You might find that Rhino is a tad too thick to put on an M4 and feel secure. When I tried it the Rhino almost had to be forced through the strap lugs, and where the Rhino patch is, it would not go through at all.

Now, you can of course remove the pins and fit them over the strap, but I always thought that when refitted, the pins were under too much strain from the thickness of the strap - especially when worn.

Personally, I would not fit a Rhino. However, one of Roy's Heavy Duty Nylon straps may be a good option, as they are fitted like a regular strap.


----------



## Running_man (Dec 2, 2005)

I'd agree with George; a Rhino, whilst great straps are too thick for an M4. They'll go on at a push but somehow don't feel right.

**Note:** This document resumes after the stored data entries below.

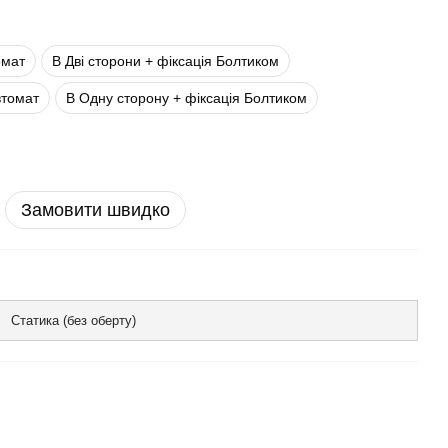
омат
В Дві сторони + фіксація Болтиком
втомат
В Одну сторону + фіксація Болтиком
Замовити швидко
Статика (без оберту)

I have Bond Nato on my M4 whilst I have a Rhino on my Seiko Black Monster which I alternate with a rubber strap.

Andrew.


----------



## Morten (Feb 18, 2006)

Thanks for the views, I think I go for the Bond NATO strap.


----------



## dan18 (May 30, 2006)

Morten said:


> Thanks for the views, I think I go for the Bond NATO strap.


you can't go wrong with a bond nato, i have one on my M5 and i never get tired looking at it. it is also very comfortable.


----------



## PhilM (Nov 5, 2004)

Morten said:


> Thanks for the views, I think I go for the Bond NATO strap.


Nice choice, that looks a really good combo. There are a few of these in the photo gallery


----------